Теперь и Хэйвиг мог задать вопрос:
– А как ты вошел в свой первый контакт, сир?
– О, я нанял множество агентов, разбросанных по всему девятнадцатому веку. Они печатали объявления в газетах, в журналах, альманахах. Разумеется, они не употребляли слова «путешественник во времени», более того, они даже не знали, зачем мне это. Сам я не писатель, а человек действия, но у меня были деньги, и я мог нанять себе мозги.
Хэйвиг кивнул.
– Это и мне приходило в голову, сир. Но я жил в то время, когда идея о путешествии во времени была уже затрепана авторами научно-фантастических романов. Так что если бы я предпринял что-либо подобное, то неминуемо привлек бы к себе общее внимание.
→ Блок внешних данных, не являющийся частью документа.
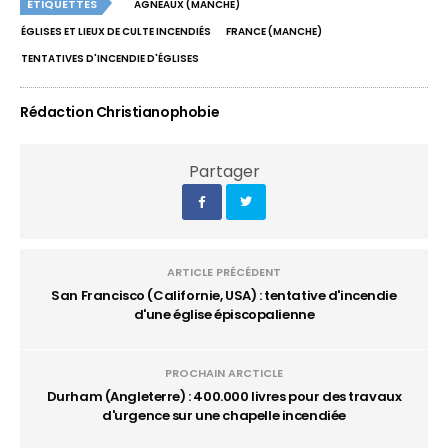
ÉTIQUETTES
AGNEAUX (MANCHE)
ÉGLISES ET LIEUX DE CULTE INCENDIÉS
FRANCE (MANCHE)
TENTATIVES D'INCENDIE D'ÉGLISES
Rédaction Christianophobie
Partager
ARTICLE PRÉCÉDENT
San Francisco (Californie, USA) : tentative d'incendie
d'une église épiscopalienne
PROCHAIN ARCTICLE
Durham (Angleterre) : 400.000 livres pour des travaux
d'urgence sur une chapelle incendiée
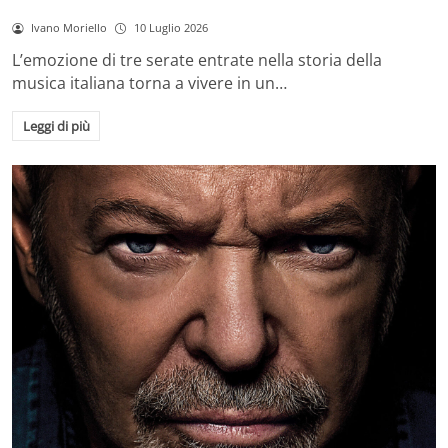
Ivano Moriello
10 Luglio 2026
L’emozione di tre serate entrate nella storia della
musica italiana torna a vivere in un…
Leggi di più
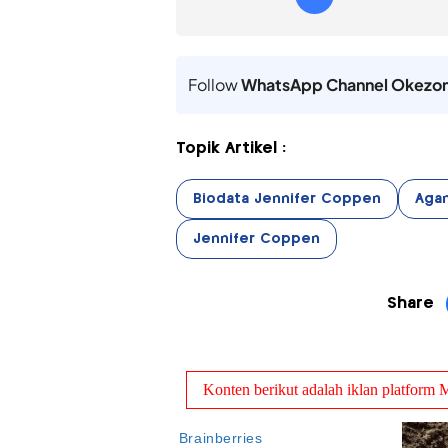
Follow
WhatsApp Channel Okezo
Topik Artikel :
Biodata Jennifer Coppen
Aga
Jennifer Coppen
Share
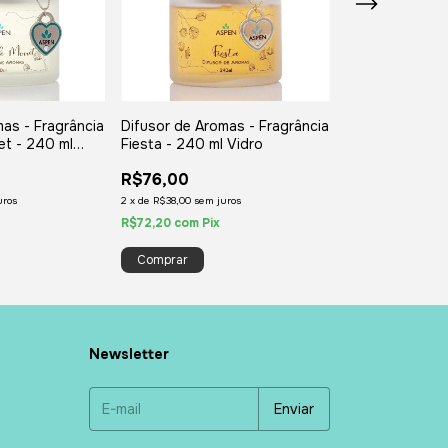
mas - Fragrância
Difusor de Aromas - Fragrância
REFIL 500 ml -
et - 240 ml
Fiesta - 240 ml Vidro
Aromas - Escol
R$76,00
R$85,00
uros
2
x
de
R$38,00
sem juros
2
x
de
R$42,50
sem j
R$72,20
com
Pix
R$80,75
com
Pix
Comprar
Newsletter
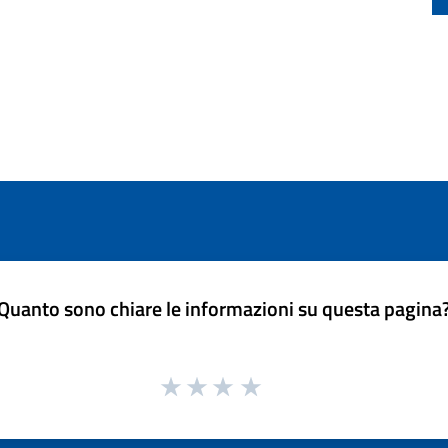
Quanto sono chiare le informazioni su questa pagina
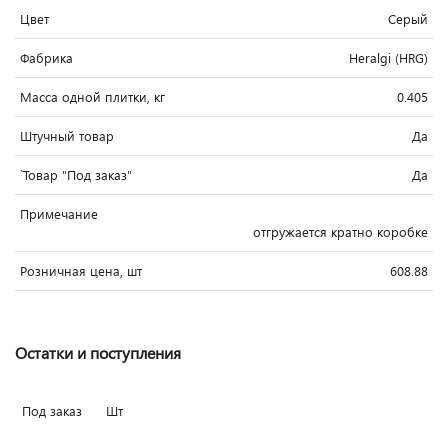
Цвет
Серый
Фабрика
Heralgi (HRG)
Масса одной плитки, кг
0.405
Штучный товар
Да
`Товар "Под заказ"
Да
Примечание
отгружается кратно коробке
Розничная цена, шт
608.88
Остатки и поступления
Под заказ
Шт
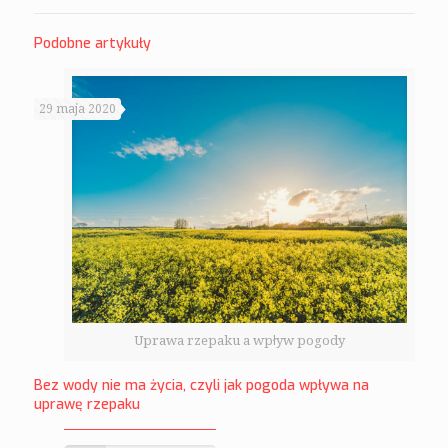
Podobne artykuły
29 maja 2020
Uprawa rzepaku a wpływ pogody
Bez wody nie ma życia, czyli jak pogoda wpływa na
uprawę rzepaku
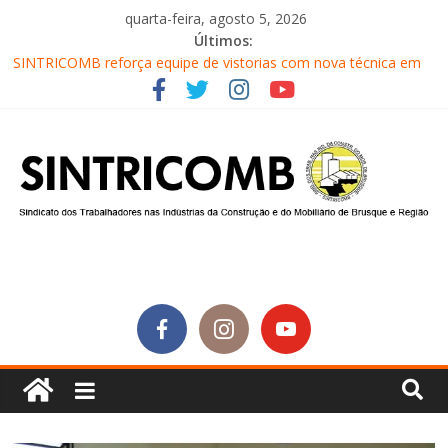
quarta-feira, agosto 5, 2026
Últimos:
SINTRICOMB reforça equipe de vistorias com nova técnica em
segurança do trabalho
Conselho Fiscal do SINTRICOMB realiza avaliação das contas do
sindicato
Diretores do SINTRICOMB são eleitos para a direção da Nova
Central Sindical de SC
Equipe do Sintricomb faz reunião de avaliação dos atendimentos
Sintricomb participa do lançamento do programa Profissão
Construir em Brusque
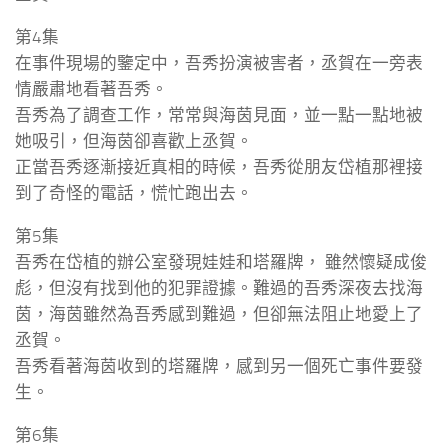
第4集
在事件現場的鑒定中，吾秀扮演被害者，丞賀在一旁表
情嚴肅地看著吾秀。
吾秀為了調查工作，常常與海茵見面，並一點一點地被
她吸引，但海茵卻喜歡上丞賀。
正當吾秀逐漸接近真相的時候，吾秀從朋友岱植那裡接
到了奇怪的電話，慌忙跑出去。
第5集
吾秀在岱植的辦公室發現娃娃和塔羅牌， 雖然懷疑成俊
彪，但沒有找到他的犯罪證據。難過的吾秀深夜去找海
茵，海茵雖然為吾秀感到難過，但卻無法阻止地愛上了
丞賀。
吾秀看著海茵收到的塔羅牌，感到另一個死亡事件要發
生。
第6集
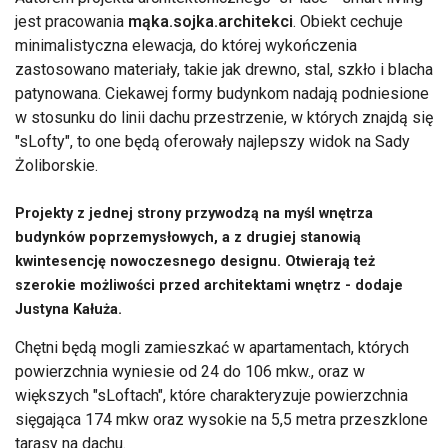
jest pracowania
mąka.sojka.architekci
. Obiekt cechuje
minimalistyczna elewacja, do której wykończenia
zastosowano materiały, takie jak drewno, stal, szkło i blacha
patynowana. Ciekawej formy budynkom nadają podniesione
w stosunku do linii dachu przestrzenie, w których znajdą się
"sLofty", to one będą oferowały najlepszy widok na Sady
Żoliborskie.
Projekty z jednej strony przywodzą na myśl wnętrza
budynków poprzemysłowych, a z drugiej stanowią
kwintesencję nowoczesnego designu. Otwierają też
szerokie możliwości przed architektami wnętrz - dodaje
Justyna Kałuża.
Chętni będą mogli zamieszkać w apartamentach, których
powierzchnia wyniesie od 24 do 106 mkw., oraz w
większych "sLoftach", które charakteryzuje powierzchnia
sięgająca 174 mkw oraz wysokie na 5,5 metra przeszklone
tarasy na dachu.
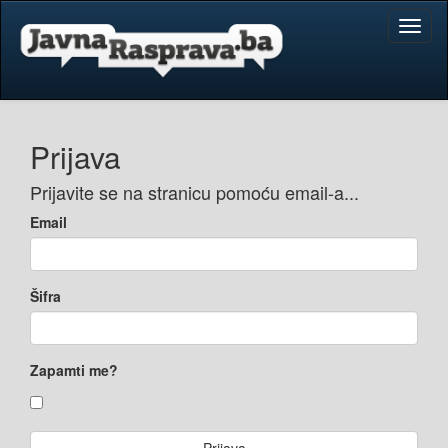
Toggl
naviga
Prijava
Prijavite se na stranicu pomoću email-a...
Email
Šifra
Zapamti me?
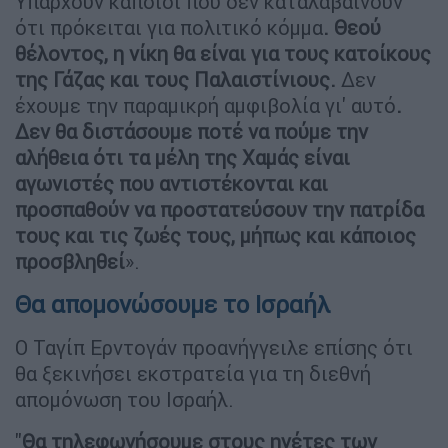
Υπάρχουν κάποιοι που δεν καταλαβαίνουν
ότι πρόκειται για πολιτικό κόμμα
.
Θεού
θέλοντος, η νίκη θα είναι για τους κατοίκους
της Γάζας και τους Παλαιστίνιους.
Δεν
έχουμε την παραμικρή αμφιβολία γι' αυτό
.
Δεν θα διστάσουμε ποτέ να πούμε την
αλήθεια ότι τα μέλη της Χαμάς είναι
αγωνιστές που αντιστέκονται και
προσπαθούν να προστατεύσουν την πατρίδα
τους και τις ζωές τους, μήπως και κάποιος
προσβληθεί
».
Θα απομονώσουμε το Ισραήλ
Ο Ταγίπ Ερντογάν προανήγγειλε επίσης ότι
θα ξεκινήσει εκστρατεία για τη διεθνή
απομόνωση του Ισραήλ.
"
Θα τηλεφωνήσουμε στους ηγέτες των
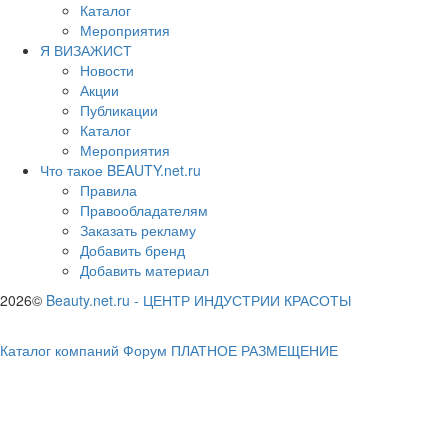
Каталог
Мероприятия
Я ВИЗАЖИСТ
Новости
Акции
Публикации
Каталог
Мероприятия
Что такое BEAUTY.net.ru
Правила
Правообладателям
Заказать рекламу
Добавить бренд
Добавить материал
2026©
Beauty.net.ru
-
ЦЕНТР ИНДУСТРИИ КРАСОТЫ
Каталог компаний
Форум
ПЛАТНОЕ РАЗМЕЩЕНИЕ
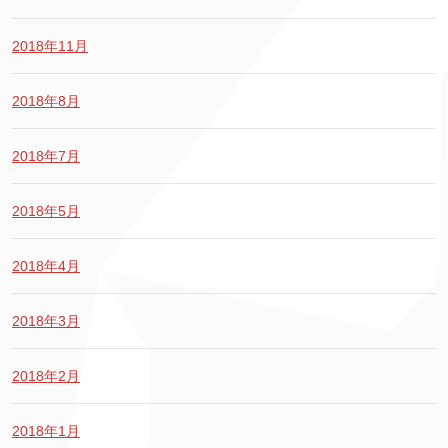
2018年11月
2018年8月
2018年7月
2018年5月
2018年4月
2018年3月
2018年2月
2018年1月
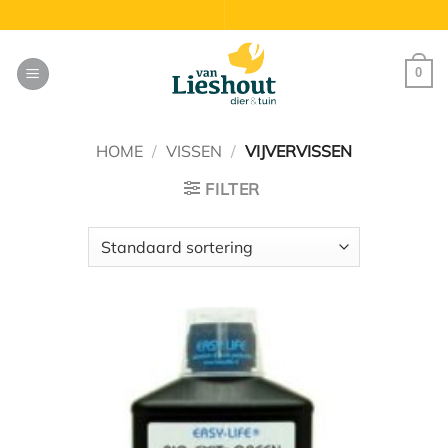
Ga
naar
inhoud
0
HOME
/
VISSEN
/
VIJVERVISSEN
FILTER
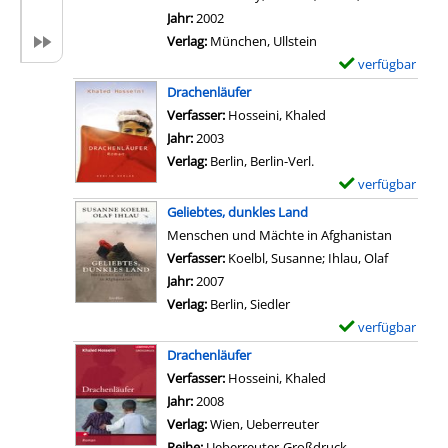
n
i
a
Jahr:
2002
K
l
r
Verlag:
München, Ullstein
l
s
-
verfügbar
E
e
v
D
x
Drachenläufer
i
o
e
e
Verfasser:
Hosseini, Khaled
Suche nach diesem V
n
n
t
m
Jahr:
2003
e
A
a
p
Verlag:
Berlin, Berlin-Verl.
G
f
i
l
verfügbar
E
e
g
l
a
x
s
Geliebtes, dunkles Land
h
s
r
e
c
Menschen und Mächte in Afghanistan
a
v
-
m
h
Verfasser:
Koelbl, Susanne
;
Ihlau, Olaf
Suche nac
n
o
D
p
i
Jahr:
2007
i
n
e
l
c
Verlag:
Berlin, Siedler
s
T
t
a
h
verfügbar
E
t
a
a
r
t
x
a
Drachenläufer
l
i
-
e
e
n
Verfasser:
Hosseini, Khaled
Suche nach diesem V
i
l
D
A
m
a
Jahr:
2008
b
s
e
f
p
n
Verlag:
Wien, Ueberreuter
a
v
t
g
l
z
Reihe:
Ueberreuter-Großdruck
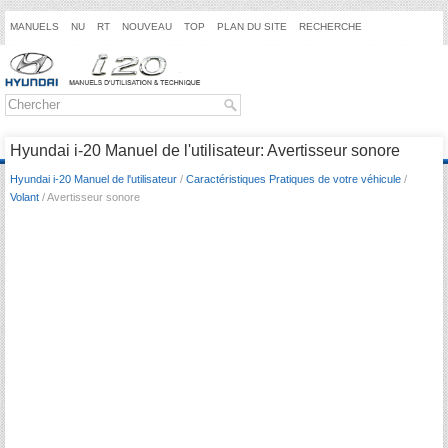
MANUELS
NU
RT
NOUVEAU
TOP
PLAN DU SITE
RECHERCHE
Hyundai i-20 Manuel de l'utilisateur: Avertisseur sonore
Hyundai i-20 Manuel de l'utilisateur
/
Caractéristiques Pratiques de votre véhicule
/
Volant
/ Avertisseur sonore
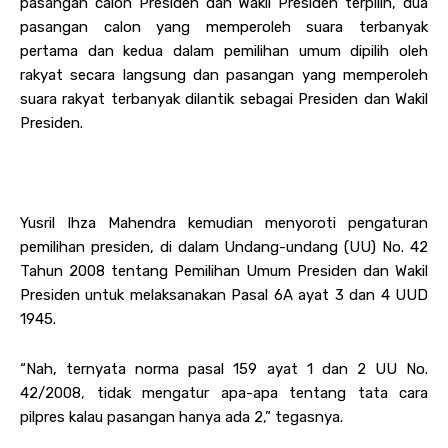
pasangan calon Presiden dan Wakil Presiden terpilih, dua
pasangan calon yang memperoleh suara terbanyak
pertama dan kedua dalam pemilihan umum dipilih oleh
rakyat secara langsung dan pasangan yang memperoleh
suara rakyat terbanyak dilantik sebagai Presiden dan Wakil
Presiden.
Yusril Ihza Mahendra kemudian menyoroti pengaturan
pemilihan presiden, di dalam Undang-undang (UU) No. 42
Tahun 2008 tentang Pemilihan Umum Presiden dan Wakil
Presiden untuk melaksanakan Pasal 6A ayat 3 dan 4 UUD
1945.
“Nah, ternyata norma pasal 159 ayat 1 dan 2 UU No.
42/2008, tidak mengatur apa-apa tentang tata cara
pilpres kalau pasangan hanya ada 2,” tegasnya.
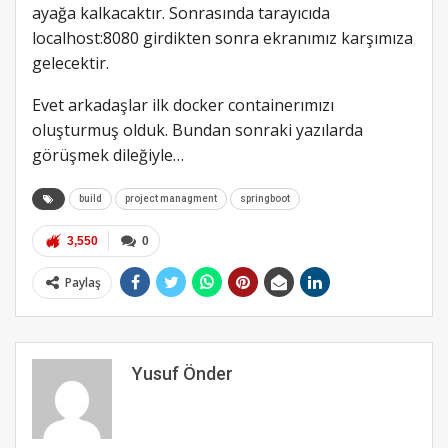
ayağa kalkacaktır. Sonrasında tarayıcıda
localhost:8080 girdikten sonra ekranımız karşımıza
gelecektir.
Evet arkadaşlar ilk docker containerımızı
oluşturmuş olduk. Bundan sonraki yazılarda
görüşmek dileğiyle…
build
project managment
springboot
3,550
0
Paylaş
Yusuf Önder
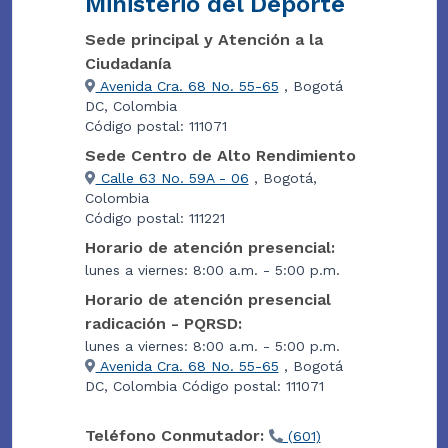
Ministerio del Deporte
Sede principal y Atención a la
Ciudadanía
Avenida Cra. 68 No. 55-65
, Bogotá
DC, Colombia
Código postal: 111071
Sede Centro de Alto Rendimiento
Calle 63 No. 59A - 06
, Bogotá,
Colombia
Código postal: 111221
Horario de atención presencial:
lunes a viernes: 8:00 a.m. - 5:00 p.m.
Horario de atención presencial
radicación - PQRSD:
lunes a viernes: 8:00 a.m. - 5:00 p.m.
Avenida Cra. 68 No. 55-65
, Bogotá
DC, Colombia Código postal: 111071
Teléfono Conmutador:
(601)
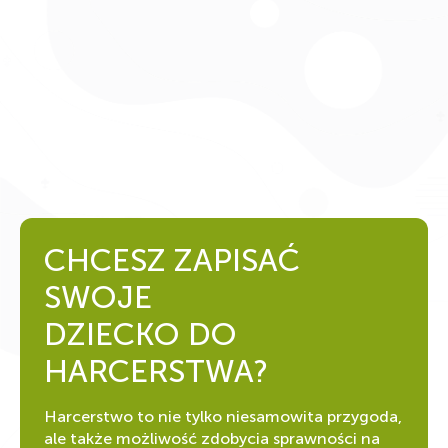
CHCESZ ZAPISAĆ
SWOJE
DZIECKO DO
HARCERSTWA?
Harcerstwo to nie tylko niesamowita przygoda,
ale także możliwość zdobycia sprawności na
Так скольких же ты собрал?
– Сир.
– Прошу прощения, сир.
Уоллис тяжело вздохнул:
– Одиннадцать. Из всего этого проклятого столетия – одиннадцать. – Он пренебрежительно махнул рукой. – Лучший из них Остин Колдуэлл. Он был заросшим щетиной пограничным жителем, когда пришел ко мне, но потом он стал одним из моих лучших помощников. Это он назвал меня Сахэмом. Я очень люблю его.